Oh...Sir! The Insult Simulator Review
Oh...Sir! The Insult Simulator is what happens when you take Monty Python and shove it into a card game. What emerges is a very British, very silly turn based strategy game that wears its inspirations on its sleeves from Vile Monarch, the developers behind Crush Your Enemies - a game I reviewed earlier this year.
The core gameplay involves taking turns to pull phrases from a central hand, trying to create an insult that makes sense. You also have two additional phrases in your own private hand which you can use at any time, or redraw them once each round by drinking tea. As I said, this game is heavily British stereotyped. You have 15 seconds to choose a phrase, and there are a lot to choose from.
The phrases all link together and flow nicely, with verbs changing appropriately to fit the number of nouns in your insult on the fly.
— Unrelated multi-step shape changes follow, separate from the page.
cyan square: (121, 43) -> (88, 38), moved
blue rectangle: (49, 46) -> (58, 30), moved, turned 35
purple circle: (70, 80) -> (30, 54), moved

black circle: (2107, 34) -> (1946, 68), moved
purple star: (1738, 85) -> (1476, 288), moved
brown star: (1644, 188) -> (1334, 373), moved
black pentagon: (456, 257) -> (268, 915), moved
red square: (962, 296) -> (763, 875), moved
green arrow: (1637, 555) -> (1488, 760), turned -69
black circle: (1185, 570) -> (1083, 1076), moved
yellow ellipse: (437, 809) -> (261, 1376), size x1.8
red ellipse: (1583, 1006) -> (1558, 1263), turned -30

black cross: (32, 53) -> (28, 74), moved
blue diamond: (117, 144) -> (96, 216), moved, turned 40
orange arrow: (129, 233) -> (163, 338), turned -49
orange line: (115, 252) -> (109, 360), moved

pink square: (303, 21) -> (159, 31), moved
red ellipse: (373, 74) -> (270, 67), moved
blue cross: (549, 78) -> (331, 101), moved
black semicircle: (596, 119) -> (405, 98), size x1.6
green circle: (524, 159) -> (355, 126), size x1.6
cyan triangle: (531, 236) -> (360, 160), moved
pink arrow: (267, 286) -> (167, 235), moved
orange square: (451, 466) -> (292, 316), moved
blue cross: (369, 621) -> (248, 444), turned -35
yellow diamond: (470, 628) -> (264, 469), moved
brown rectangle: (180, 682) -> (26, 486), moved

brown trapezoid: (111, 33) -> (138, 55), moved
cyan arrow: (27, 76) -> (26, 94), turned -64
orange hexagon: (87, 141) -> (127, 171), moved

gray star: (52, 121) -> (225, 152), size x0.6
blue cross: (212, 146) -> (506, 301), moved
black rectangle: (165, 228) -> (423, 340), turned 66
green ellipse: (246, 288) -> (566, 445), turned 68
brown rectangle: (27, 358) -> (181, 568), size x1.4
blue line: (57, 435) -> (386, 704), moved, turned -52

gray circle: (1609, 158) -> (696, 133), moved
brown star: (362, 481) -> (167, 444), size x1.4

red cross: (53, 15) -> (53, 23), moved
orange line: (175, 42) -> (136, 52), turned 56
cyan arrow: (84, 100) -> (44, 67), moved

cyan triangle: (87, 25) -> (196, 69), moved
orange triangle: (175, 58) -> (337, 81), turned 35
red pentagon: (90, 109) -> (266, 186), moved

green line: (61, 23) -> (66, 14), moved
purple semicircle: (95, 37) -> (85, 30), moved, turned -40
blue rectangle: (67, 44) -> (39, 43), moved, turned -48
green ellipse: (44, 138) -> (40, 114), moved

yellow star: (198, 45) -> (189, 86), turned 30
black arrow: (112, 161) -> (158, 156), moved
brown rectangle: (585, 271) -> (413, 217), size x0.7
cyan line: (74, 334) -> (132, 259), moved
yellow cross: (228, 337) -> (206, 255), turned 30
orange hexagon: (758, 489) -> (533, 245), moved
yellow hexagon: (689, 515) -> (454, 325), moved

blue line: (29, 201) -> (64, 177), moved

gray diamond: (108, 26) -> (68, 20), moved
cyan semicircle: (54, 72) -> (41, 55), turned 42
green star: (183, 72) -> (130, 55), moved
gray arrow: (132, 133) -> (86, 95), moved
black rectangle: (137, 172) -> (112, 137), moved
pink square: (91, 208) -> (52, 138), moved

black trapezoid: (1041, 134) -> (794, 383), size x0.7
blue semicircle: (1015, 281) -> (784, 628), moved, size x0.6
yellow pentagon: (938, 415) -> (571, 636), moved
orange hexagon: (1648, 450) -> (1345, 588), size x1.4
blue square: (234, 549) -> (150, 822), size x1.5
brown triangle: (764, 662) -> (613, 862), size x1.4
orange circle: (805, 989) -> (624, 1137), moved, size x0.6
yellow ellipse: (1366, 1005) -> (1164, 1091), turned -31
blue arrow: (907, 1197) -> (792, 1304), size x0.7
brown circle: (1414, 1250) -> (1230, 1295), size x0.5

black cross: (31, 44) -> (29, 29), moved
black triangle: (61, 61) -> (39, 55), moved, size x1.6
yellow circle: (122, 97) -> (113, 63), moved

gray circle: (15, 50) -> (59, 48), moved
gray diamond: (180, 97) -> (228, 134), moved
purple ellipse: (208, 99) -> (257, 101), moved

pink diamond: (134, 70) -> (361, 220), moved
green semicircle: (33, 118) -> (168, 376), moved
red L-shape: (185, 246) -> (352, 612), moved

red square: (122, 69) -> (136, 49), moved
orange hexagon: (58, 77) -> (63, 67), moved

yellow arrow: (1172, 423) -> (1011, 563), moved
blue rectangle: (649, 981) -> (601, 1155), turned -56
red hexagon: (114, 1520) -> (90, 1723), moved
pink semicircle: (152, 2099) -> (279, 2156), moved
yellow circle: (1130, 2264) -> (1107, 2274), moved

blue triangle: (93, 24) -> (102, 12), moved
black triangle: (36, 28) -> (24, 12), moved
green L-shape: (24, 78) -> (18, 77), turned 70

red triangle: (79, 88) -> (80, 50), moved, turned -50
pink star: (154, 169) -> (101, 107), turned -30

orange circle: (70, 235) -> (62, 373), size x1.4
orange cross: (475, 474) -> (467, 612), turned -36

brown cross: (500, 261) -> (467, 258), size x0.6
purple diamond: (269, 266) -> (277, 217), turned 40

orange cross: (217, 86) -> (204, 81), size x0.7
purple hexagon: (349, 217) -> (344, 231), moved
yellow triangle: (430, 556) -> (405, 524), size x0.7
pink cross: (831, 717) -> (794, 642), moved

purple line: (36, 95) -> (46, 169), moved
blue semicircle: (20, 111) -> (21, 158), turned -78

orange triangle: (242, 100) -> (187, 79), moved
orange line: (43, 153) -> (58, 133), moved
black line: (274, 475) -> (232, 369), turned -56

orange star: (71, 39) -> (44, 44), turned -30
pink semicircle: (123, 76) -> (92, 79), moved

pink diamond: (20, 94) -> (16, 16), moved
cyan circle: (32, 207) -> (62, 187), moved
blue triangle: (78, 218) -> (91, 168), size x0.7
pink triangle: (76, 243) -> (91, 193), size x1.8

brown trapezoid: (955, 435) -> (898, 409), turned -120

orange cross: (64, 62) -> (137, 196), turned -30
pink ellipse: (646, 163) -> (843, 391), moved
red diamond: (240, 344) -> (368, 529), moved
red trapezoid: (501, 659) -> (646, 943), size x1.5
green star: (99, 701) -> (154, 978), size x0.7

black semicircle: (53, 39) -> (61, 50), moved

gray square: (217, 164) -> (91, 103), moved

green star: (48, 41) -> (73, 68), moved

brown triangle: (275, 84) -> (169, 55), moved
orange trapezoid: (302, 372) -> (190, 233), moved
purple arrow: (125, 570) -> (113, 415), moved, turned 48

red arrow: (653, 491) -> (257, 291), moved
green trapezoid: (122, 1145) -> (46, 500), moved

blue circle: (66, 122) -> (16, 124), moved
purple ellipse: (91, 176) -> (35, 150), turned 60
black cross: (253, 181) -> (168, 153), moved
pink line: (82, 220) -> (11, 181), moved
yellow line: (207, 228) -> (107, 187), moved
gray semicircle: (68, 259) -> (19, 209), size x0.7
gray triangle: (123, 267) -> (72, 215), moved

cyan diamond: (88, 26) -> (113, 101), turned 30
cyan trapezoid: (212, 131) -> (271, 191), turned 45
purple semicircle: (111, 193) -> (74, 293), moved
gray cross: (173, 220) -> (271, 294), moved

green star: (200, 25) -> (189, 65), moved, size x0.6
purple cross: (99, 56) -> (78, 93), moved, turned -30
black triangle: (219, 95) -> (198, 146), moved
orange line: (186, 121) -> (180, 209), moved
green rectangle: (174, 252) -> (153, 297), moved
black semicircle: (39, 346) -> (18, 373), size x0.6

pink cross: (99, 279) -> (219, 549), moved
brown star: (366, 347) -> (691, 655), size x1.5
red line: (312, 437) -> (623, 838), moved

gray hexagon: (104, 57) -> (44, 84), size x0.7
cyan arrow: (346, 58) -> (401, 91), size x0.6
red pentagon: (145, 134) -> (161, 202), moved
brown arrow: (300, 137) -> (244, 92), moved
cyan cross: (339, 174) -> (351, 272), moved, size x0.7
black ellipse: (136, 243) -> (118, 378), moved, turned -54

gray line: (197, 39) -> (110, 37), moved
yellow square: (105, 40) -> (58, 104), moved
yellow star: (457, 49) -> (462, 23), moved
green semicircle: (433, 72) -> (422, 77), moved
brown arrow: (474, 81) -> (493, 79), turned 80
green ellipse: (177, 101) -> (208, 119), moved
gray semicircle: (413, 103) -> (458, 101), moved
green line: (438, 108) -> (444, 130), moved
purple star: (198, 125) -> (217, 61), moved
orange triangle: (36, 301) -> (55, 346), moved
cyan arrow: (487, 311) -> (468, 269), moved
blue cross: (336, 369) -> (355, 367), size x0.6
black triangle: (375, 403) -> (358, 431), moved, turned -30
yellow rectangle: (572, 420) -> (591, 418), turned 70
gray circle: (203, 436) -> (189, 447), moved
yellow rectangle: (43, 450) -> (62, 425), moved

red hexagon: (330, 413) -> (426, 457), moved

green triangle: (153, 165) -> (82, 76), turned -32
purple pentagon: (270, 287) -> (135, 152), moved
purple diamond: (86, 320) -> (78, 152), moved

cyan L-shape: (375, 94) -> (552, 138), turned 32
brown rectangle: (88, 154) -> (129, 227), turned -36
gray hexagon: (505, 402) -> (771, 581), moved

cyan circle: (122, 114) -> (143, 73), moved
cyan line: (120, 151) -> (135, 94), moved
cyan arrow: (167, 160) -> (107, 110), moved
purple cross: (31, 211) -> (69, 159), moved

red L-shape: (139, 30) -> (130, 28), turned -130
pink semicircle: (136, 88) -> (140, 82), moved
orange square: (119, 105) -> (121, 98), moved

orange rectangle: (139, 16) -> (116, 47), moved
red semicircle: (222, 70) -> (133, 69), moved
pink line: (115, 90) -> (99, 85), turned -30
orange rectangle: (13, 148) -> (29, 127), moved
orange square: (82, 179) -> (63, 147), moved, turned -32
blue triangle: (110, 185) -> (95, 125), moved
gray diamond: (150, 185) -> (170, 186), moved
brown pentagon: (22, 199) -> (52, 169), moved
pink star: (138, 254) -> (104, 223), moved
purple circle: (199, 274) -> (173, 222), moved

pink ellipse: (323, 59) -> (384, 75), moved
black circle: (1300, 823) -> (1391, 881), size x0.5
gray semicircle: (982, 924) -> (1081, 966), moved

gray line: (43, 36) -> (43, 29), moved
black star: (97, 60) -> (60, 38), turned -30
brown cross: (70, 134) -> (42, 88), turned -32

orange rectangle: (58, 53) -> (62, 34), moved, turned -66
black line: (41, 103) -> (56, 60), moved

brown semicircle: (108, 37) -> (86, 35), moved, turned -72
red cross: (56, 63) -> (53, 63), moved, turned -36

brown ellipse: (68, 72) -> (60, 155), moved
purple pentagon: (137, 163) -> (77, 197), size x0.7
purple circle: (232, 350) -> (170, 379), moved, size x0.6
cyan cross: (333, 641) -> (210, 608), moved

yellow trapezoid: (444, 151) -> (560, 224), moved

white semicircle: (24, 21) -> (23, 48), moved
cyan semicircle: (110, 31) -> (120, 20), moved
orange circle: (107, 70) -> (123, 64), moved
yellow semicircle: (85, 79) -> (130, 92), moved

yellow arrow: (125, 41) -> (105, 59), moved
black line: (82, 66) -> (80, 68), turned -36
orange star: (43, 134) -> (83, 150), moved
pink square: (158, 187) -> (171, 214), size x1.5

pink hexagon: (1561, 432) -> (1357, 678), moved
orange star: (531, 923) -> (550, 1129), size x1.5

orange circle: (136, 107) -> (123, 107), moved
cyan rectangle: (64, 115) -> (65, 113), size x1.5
Oh...Sir! does rely very heavily on the player knowing basic grammar rules, and punishes you by taking a few hit points if you select a phrase that doesn’t fit. This surprisingly affects the AI more than the people online in my experience, with the AI only seemingly able to consider the state of the previous phrase rather than the insult as a whole.
You play as a variety of different stereotypes, each with their own unique phrases and an achilles heel. This is where the strategy comes in: you have to choose phrases that will affect your opponent more and also try and grab the ones that will affect you the most too. This relies heavily on your opponent not knowing what affects you, which is fine against the CPU but not so reliable against people. Adding to this is the combo mechanic, which adds additional damage to your insults if you use the same phrase in successive rounds.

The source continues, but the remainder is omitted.